Pero como tardes anteriores, esa, al seguir mi rutina, alguien la detuvo, cuando fui a situarme en mi sitio para esperar pacientemente a subir a mi columpio un niño de figura robusta se coló frente a mi.

- ¡Te has colado! - Chillé molesto, este se giró, media al menos una cabeza más que yo, era rollizo, con mejillas coloradas y la frente sudada, pelo pegado a esta y boca manchada de chocolate, apretaba los puños.

- ¿Y qué? - Su voz sonaba un tono más grave que el típico niño de seis años, este debía de ser mayor que yo, tal vez ocho o nueve, era difícil de adivinar.

- Me toca a mi después, no a ti, ponte a la cola. - Reclamé, eso pareció no gustarle en absoluto puesto que procedió a empujarme tirándome al suelo.

- ¿Qué harás si no lo hago, eh? - Reclamó caminando amenazante en mi dirección, de pronto el columpio era la menor de mis preocupaciones, hasta el tobogán parecía interesante en aquellos momentos, cualquier cosa menos estar allí con aquel brutallón.

- Y-Yo... - no llegué a mediar palabra cuando una gran bola de barro golpeó la oronda mejilla de aquel niño, le dio de lleno, pringándole de arriba abajo. Al verlo, se me fue el color del cuerpo, y este enrojeció de la rabia.

- ¡¿Quién ha sido?! - Se giró con furia para encontrarse con... el niño del primer día, estaba firme, piernas rectas y las manos llenas de barro, preparado para su segundo ataque, mirada centrada y ojos relucientes.

- Deja en paz a mi amigo. - Recalcó con severidad.

- ¡Te voy a hacer pedazos! - Gritó furioso el otro pero enseguida recibió otro tiró en la barriga, luego en la pierna.

- No me das miedo, deja en paz a mi amigo, no lo voy a repetir una vez más. 

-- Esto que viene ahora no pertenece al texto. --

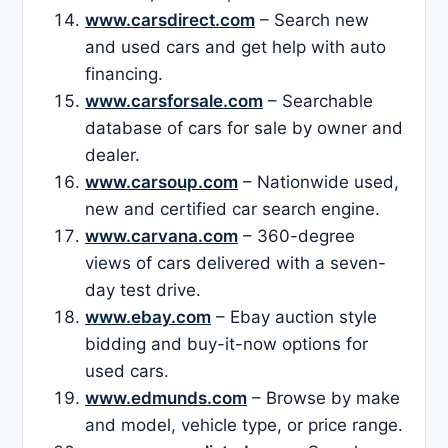
www.carsdirect.com
– Search new
and used cars and get help with auto
financing.
www.carsforsale.com
– Searchable
database of cars for sale by owner and
dealer.
www.carsoup.com
– Nationwide used,
new and certified car search engine.
www.carvana.com
– 360-degree
views of cars delivered with a seven-
day test drive.
www.ebay.com
– Ebay auction style
bidding and buy-it-now options for
used cars.
www.edmunds.com
– Browse by make
and model, vehicle type, or price range.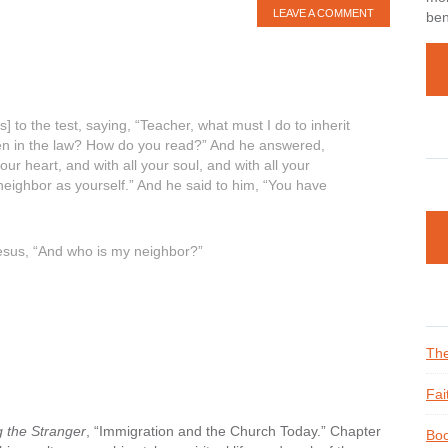
LEAVE A COMMENT
ben
] to the test, saying, “Teacher, what must I do to inherit
itten in the law? How do you read?” And he answered,
our heart, and with all your soul, and with all your
 neighbor as yourself.” And he said to him, “You have
o Jesus, “And who is my neighbor?”
The
Fai
 the Stranger
, “Immigration and the Church Today.” Chapter
Boo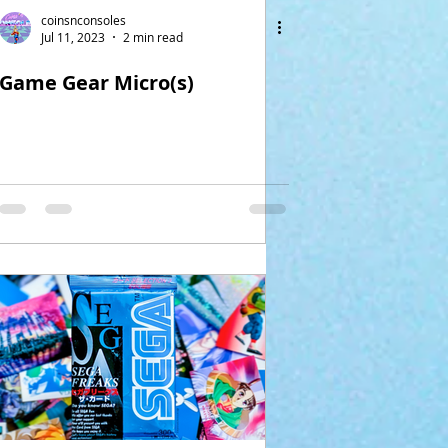
coinsnconsoles
Jul 11, 2023
2 min read
Game Gear Micro(s)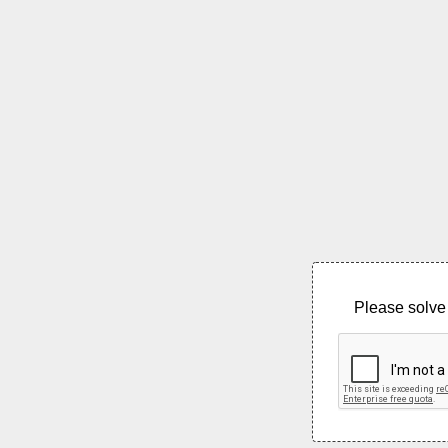
Please solve 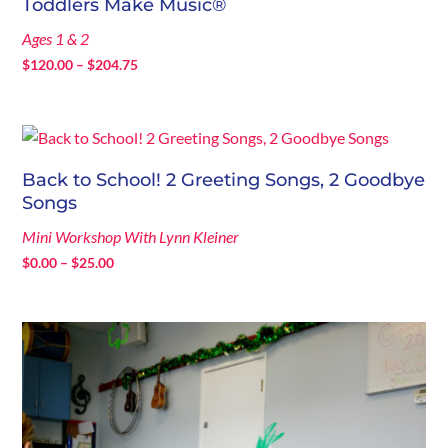
Toddlers Make Music®
Ages 1 & 2
Price
$
120.00
–
$
204.75
range:
$120.00
through
$204.75
Back to School! 2 Greeting Songs, 2 Goodbye
Songs
Mini Workshop With Lynn Kleiner
Price
$
0.00
–
$
25.00
range:
$0.00
through
$25.00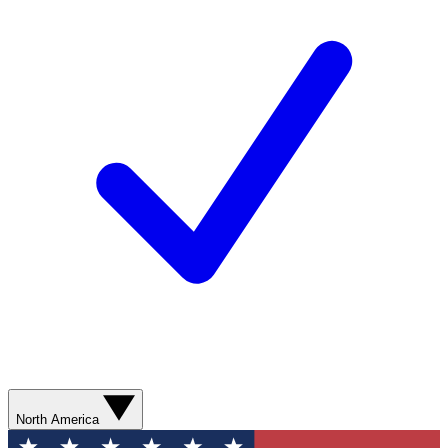
North America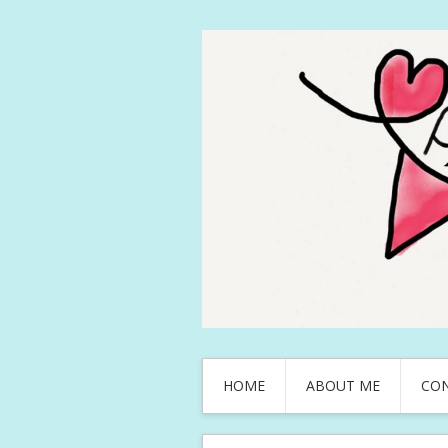
HOME
ABOUT ME
CO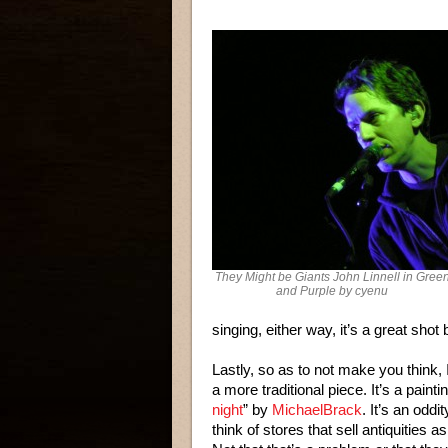
They Might be Giants John Linnell in Gree
and Purple by cyenu
singing, either way, it’s a great shot
Lastly, so as to not make you think, I
a more traditional piece. It’s a paintin
night
” by
MichaelBrack
. It’s an oddi
think of stores that sell antiquities a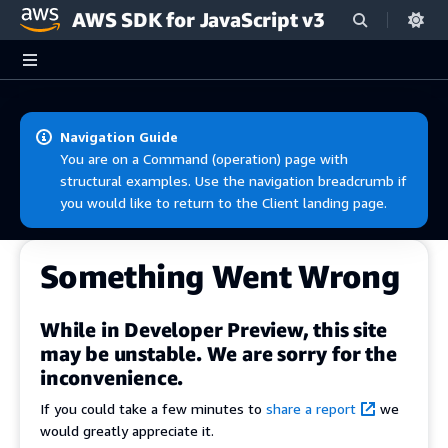
AWS SDK for JavaScript v3
Skip to main content
Navigation Guide
You are on a Command (operation) page with
structural examples. Use the navigation breadcrumb if
you would like to return to the Client landing page.
Something Went Wrong
While in Developer Preview, this site
may be unstable. We are sorry for the
inconvenience.
If you could take a few minutes to
share a report
we
would greatly appreciate it.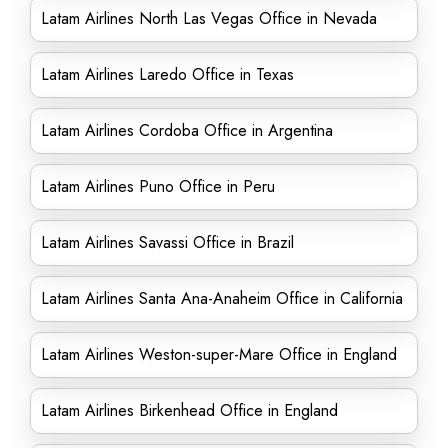
Latam Airlines North Las Vegas Office in Nevada
Latam Airlines Laredo Office in Texas
Latam Airlines Cordoba Office in Argentina
Latam Airlines Puno Office in Peru
Latam Airlines Savassi Office in Brazil
Latam Airlines Santa Ana-Anaheim Office in California
Latam Airlines Weston-super-Mare Office in England
Latam Airlines Birkenhead Office in England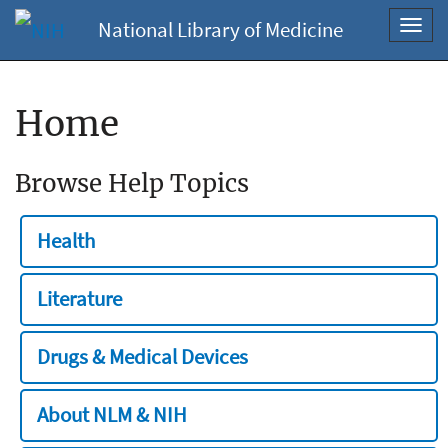
National Library of Medicine
Toggl
navig
Home
Browse Help Topics
Health
Literature
Drugs & Medical Devices
About NLM & NIH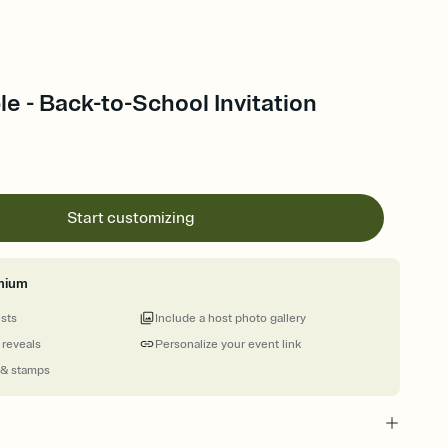
e - Back-to-School Invitation
Start customizing
mium
ests
Include a host photo gallery
 reveals
Personalize your event link
 & stamps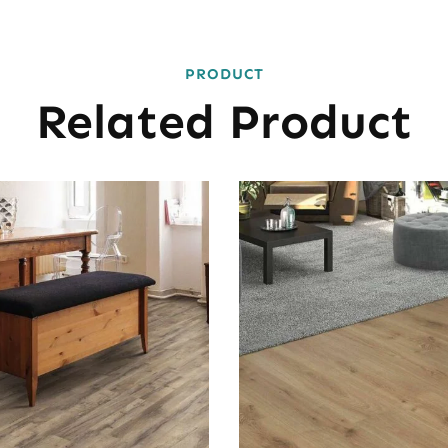
PRODUCT
Related Product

El fortachón pareció perder fuerzas al ver como el otro no estaba dispuesto a rendirse, se fue corriendo con las manos en la cara tapando sus lágrimas, el barro cayéndole por el cuerpo, dando tumbos torpes de lado a lado del parque mientras buscaba a su madre, niñera, o lo que fuera.

- ¿Estás bien? - El niño se me acercó, frotaba sus manos para quitar los restos de barro de estas y me sonreía nuevamente.

- Si... - susurré, - gracias. - añadí.

- Para eso están los amigos.

Aún a día de hoy no comprendo que nos hizo conectar en aquel instante, pero no volvimos a separarnos más, después de ese día lo hacíamos todos juntos.